Eintracht Frankfurt hat in Liechtenstein gegen den FC Vaduz mit 5:0 gewonnen. Im Hinspiel der 3. Qualifikationsrunde zur Europa League traf Filip Kostic zweimal (11./27.). Die anderen Tore erzielten Dominik Kohr (40.), Goncalo Gaciencia (53.) und Mijat Gacinovic (63.). Das Rückspiel gegen Vaduz, das in der 2. Schweizer Liga spielt, findet in einer Woche in Frankfurt statt.

Sport-Vorstand Fredi Bobic lobte nach Abpfiff bei RTL Nitro: "Die Nummer ist durch. Wir werden das Rückspiel aber seriös weiter so spielen. Ich freue mich, dass die Jungs das hier so angenommen haben." Auch Torschütze Kohr wirkte zufrieden. "Wir haben zielstrebig die Dinger weggemacht. Mich freut es, dass ich der Mannschaft helfen konnte", sagte er. Mit dem Erfolg in Vaduz brach der Frankfurter Trainer Adi Hütter einen persönlichen Negativrekord.

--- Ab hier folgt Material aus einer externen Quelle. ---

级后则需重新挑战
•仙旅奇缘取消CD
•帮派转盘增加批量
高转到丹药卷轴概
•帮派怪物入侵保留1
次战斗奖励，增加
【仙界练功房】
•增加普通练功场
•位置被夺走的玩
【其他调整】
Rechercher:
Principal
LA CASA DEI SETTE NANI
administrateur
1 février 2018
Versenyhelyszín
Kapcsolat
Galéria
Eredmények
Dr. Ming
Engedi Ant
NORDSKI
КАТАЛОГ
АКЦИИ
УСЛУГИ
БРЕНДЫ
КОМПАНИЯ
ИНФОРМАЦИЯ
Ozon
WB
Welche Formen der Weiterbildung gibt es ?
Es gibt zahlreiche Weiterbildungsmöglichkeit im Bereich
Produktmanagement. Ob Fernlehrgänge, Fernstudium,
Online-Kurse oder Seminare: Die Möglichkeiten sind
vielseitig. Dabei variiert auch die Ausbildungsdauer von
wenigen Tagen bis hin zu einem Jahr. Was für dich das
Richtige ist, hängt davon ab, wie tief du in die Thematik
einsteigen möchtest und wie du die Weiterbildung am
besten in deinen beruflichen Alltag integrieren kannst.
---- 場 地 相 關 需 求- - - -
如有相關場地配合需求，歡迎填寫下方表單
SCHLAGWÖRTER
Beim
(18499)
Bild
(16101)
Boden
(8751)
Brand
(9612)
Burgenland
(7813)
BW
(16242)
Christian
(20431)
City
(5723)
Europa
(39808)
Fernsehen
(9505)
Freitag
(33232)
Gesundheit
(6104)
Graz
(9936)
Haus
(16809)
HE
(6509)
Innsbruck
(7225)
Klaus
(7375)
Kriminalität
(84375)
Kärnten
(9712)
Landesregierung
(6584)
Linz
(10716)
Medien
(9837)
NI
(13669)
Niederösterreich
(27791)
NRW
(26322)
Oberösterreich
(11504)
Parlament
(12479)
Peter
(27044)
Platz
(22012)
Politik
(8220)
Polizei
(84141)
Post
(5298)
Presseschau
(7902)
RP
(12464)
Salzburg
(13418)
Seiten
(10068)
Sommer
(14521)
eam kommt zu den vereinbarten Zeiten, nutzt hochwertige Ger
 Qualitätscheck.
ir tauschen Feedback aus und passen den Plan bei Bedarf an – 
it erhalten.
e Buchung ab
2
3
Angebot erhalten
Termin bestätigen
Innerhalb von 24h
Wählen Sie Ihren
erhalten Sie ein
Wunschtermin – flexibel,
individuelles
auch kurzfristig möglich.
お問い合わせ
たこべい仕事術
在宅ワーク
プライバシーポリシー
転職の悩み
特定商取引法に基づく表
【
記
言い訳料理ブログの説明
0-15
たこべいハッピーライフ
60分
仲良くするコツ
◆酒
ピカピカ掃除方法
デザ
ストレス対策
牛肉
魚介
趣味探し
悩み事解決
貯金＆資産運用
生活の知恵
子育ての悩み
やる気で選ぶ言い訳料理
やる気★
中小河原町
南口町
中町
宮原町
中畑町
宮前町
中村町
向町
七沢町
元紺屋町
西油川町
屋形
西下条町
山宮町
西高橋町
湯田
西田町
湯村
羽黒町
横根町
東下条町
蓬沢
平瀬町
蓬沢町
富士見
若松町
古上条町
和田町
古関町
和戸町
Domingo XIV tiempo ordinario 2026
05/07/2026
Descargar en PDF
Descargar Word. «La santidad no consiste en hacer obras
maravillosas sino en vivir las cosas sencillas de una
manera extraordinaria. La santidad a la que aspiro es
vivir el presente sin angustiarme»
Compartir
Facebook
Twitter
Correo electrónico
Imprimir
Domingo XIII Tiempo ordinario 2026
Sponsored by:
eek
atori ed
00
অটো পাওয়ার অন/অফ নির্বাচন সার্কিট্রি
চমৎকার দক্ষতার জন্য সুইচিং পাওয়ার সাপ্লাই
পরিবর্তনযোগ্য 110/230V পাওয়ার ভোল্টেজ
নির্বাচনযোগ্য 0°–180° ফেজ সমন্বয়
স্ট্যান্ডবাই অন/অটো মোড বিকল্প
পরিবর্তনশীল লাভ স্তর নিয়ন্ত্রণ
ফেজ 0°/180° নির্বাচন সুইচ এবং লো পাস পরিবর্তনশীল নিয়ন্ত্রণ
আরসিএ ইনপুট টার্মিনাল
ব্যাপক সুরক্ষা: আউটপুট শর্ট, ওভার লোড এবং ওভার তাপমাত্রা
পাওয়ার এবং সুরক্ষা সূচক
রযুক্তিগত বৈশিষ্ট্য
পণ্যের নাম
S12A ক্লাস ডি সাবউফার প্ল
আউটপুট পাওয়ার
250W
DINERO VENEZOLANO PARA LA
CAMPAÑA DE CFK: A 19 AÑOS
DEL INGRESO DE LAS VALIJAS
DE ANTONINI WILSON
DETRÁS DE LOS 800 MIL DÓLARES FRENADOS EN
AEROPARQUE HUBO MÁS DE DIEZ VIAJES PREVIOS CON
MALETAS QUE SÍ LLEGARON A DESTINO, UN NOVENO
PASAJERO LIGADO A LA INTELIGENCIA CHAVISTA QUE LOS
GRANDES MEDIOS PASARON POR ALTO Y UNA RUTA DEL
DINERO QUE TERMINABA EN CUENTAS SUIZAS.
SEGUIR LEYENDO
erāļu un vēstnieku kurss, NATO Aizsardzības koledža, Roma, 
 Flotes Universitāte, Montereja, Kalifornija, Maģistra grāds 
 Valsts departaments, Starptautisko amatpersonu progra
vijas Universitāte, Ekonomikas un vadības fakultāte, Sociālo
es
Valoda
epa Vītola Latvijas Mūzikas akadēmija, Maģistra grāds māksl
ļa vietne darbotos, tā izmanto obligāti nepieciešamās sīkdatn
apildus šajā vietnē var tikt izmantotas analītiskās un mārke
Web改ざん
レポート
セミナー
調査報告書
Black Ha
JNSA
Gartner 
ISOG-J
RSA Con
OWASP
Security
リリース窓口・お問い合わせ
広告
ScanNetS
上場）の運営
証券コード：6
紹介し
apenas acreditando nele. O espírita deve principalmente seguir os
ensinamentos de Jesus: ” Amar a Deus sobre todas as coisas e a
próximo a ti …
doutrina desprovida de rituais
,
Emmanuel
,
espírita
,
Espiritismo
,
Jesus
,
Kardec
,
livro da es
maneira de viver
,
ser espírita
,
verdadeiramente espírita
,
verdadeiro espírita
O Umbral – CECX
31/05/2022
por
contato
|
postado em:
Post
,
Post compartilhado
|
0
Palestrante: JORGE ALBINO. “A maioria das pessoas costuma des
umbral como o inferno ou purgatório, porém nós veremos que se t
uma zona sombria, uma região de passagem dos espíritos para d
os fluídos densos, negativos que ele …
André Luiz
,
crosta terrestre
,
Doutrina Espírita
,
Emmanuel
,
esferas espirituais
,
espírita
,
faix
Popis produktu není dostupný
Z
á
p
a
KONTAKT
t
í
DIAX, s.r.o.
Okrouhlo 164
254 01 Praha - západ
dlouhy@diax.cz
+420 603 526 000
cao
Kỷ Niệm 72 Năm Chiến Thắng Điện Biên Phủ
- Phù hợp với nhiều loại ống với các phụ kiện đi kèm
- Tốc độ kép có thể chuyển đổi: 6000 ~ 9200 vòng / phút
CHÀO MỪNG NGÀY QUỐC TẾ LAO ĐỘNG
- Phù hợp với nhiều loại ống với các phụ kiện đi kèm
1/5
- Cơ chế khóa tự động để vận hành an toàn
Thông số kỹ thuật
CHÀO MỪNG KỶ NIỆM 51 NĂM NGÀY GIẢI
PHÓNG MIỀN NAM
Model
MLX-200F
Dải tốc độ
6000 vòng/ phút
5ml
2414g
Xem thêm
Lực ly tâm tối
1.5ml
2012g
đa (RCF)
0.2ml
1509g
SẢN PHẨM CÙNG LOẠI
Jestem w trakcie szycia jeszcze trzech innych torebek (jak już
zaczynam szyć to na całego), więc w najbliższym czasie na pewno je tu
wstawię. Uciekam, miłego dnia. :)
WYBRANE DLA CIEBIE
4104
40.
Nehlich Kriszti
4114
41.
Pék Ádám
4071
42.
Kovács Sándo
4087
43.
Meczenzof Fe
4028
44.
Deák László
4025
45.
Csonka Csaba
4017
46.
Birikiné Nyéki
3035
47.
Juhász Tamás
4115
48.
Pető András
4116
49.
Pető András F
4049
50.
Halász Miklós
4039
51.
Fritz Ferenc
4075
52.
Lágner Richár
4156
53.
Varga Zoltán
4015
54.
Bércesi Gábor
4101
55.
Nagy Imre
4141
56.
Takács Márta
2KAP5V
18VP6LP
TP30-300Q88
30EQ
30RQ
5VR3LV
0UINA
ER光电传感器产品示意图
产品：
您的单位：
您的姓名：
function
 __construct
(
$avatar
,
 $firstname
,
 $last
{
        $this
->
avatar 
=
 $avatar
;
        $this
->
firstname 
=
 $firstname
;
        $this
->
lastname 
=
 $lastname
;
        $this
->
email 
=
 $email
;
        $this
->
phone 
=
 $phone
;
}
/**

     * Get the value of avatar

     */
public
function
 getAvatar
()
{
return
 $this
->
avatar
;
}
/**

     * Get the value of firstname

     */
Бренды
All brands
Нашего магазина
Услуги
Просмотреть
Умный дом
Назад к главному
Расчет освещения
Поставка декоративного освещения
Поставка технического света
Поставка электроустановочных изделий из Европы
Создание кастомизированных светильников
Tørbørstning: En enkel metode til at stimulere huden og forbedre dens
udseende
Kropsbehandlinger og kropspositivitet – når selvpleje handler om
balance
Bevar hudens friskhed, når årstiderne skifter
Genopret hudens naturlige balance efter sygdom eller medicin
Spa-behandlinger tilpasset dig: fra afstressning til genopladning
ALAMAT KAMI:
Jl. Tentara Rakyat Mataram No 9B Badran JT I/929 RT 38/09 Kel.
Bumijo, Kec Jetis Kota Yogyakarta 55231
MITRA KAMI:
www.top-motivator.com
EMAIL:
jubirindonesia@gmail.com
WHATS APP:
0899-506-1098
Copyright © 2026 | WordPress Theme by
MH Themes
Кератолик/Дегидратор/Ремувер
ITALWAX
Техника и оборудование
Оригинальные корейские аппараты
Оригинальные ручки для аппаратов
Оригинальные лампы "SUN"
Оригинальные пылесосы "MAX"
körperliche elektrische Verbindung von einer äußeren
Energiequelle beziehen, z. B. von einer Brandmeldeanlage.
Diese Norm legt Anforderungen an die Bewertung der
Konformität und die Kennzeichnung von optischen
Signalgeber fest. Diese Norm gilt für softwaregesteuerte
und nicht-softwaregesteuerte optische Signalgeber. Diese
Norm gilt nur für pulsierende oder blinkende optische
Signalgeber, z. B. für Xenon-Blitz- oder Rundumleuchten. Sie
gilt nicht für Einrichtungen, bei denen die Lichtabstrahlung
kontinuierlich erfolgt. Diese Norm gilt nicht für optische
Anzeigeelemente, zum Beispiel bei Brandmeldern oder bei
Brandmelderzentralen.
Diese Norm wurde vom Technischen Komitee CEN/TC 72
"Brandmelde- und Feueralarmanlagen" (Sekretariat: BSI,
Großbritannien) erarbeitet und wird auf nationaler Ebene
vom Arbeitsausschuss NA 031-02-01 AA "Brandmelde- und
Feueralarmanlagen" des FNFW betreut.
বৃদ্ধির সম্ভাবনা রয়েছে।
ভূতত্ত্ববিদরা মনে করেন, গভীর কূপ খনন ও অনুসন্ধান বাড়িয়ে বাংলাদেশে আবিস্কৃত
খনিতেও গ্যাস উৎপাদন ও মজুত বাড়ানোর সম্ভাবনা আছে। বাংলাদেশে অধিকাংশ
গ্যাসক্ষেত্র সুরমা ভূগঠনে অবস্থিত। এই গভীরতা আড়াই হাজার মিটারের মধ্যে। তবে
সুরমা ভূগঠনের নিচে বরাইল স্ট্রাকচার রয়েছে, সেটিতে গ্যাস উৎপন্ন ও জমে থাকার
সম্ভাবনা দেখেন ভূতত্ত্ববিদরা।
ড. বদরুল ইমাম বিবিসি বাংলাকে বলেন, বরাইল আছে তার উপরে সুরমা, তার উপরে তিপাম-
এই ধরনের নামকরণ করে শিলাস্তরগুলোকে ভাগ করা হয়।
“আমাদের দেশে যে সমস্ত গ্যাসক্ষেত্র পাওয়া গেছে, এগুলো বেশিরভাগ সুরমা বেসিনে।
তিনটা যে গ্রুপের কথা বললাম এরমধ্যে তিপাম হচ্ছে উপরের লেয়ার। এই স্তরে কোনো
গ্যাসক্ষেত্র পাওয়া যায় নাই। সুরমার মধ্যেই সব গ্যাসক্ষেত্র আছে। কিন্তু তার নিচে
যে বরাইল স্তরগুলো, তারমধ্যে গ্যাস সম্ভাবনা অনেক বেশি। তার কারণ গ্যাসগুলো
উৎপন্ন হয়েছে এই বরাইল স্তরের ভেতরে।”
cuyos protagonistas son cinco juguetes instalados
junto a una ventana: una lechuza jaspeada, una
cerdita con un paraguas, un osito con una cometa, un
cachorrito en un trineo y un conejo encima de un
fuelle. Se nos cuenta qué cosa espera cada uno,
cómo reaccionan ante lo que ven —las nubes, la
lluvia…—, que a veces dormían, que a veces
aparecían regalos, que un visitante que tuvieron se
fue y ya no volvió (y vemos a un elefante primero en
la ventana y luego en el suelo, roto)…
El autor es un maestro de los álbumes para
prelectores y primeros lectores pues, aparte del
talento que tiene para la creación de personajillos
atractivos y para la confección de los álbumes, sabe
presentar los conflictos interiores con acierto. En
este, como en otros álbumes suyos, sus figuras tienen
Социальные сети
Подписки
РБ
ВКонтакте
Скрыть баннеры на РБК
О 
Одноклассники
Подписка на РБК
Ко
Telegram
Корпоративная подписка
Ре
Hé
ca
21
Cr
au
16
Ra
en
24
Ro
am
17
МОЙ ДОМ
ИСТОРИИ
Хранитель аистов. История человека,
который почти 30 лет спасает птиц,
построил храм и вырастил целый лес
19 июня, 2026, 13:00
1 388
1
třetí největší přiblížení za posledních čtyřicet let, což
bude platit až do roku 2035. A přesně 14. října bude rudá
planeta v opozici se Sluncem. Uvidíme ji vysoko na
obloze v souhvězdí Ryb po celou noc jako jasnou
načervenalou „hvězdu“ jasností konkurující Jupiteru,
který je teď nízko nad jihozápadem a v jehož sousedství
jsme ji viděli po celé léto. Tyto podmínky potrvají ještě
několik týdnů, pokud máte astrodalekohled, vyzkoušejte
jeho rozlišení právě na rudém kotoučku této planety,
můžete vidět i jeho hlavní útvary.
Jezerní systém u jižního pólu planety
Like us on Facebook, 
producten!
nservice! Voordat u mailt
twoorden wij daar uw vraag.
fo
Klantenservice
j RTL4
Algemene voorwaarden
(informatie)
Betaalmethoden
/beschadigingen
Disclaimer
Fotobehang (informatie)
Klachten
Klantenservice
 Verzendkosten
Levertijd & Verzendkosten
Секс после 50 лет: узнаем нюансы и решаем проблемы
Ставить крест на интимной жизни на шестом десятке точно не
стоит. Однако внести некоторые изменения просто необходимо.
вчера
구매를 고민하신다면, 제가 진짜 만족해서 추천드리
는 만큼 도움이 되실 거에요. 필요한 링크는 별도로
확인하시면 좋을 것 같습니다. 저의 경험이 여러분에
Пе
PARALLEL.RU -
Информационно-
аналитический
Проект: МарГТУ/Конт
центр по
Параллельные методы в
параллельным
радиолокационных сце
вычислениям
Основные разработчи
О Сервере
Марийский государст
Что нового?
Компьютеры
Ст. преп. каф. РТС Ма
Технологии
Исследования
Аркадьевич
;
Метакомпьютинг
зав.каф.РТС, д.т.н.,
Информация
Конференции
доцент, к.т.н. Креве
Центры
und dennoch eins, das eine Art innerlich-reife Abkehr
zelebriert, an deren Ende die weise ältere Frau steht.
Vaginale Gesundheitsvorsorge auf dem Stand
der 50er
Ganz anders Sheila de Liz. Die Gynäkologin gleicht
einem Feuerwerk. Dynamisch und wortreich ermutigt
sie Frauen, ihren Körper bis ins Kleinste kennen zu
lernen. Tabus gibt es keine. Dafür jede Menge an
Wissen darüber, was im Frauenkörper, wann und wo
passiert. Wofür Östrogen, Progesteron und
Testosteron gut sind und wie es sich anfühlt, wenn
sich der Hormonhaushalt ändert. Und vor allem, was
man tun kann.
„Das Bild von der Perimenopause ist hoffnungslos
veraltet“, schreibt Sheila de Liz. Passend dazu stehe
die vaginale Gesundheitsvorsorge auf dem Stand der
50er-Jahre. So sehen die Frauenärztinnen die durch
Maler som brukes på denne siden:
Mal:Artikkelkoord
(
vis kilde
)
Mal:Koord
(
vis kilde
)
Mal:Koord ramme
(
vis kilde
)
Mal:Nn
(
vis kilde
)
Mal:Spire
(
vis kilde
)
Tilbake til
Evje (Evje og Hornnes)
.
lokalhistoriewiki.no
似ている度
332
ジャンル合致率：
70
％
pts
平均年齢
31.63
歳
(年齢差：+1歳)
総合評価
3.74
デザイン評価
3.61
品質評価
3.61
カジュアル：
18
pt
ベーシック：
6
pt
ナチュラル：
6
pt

Insgesamt vier Mal war der Österreicher mit seinem alten Arbeitgeber Young Boys Bern in Vaduz angetreten. Gewinnen konnte er kein einziges Mal.

Den Frankfurtern ist nach dem Kantersieg gegen das Team aus Liechtenstein ein Einzug in die Play-offs der Europa League so gut wie sicher. Bei einem Weiterkommen würde die Eintracht in den Play-offs auf den Sieger des Duells zwischen Racing Straßburg gegen Lokomotive Plowdiw treffen.

Sollten die Frankfurter die Gruppenphase der Europa League erreichen und auch die erste Runde des DFB-Pokals unbeschadet überstehen, müssten die Hessen allein bis zum Jahresende 31 Pflichtspiele bestreiten. "Das ist ein straffes Programm und schon fast eine gesamte Saison", hatte im Vorfeld Nationaltorhüter Kevin Trapp gesagt, dessen Wechsel zurück nach Frankfurt am Mittwoch bekannt wurde. Der 29-Jährige stand in Liechtenstein noch nicht im Kader. Bereits am Sonntag muss die Eintracht wieder im DFB Pokal ran. In der ersten Runde spielen die Frankfurter gegen den Drittligisten Waldhof Mannheim.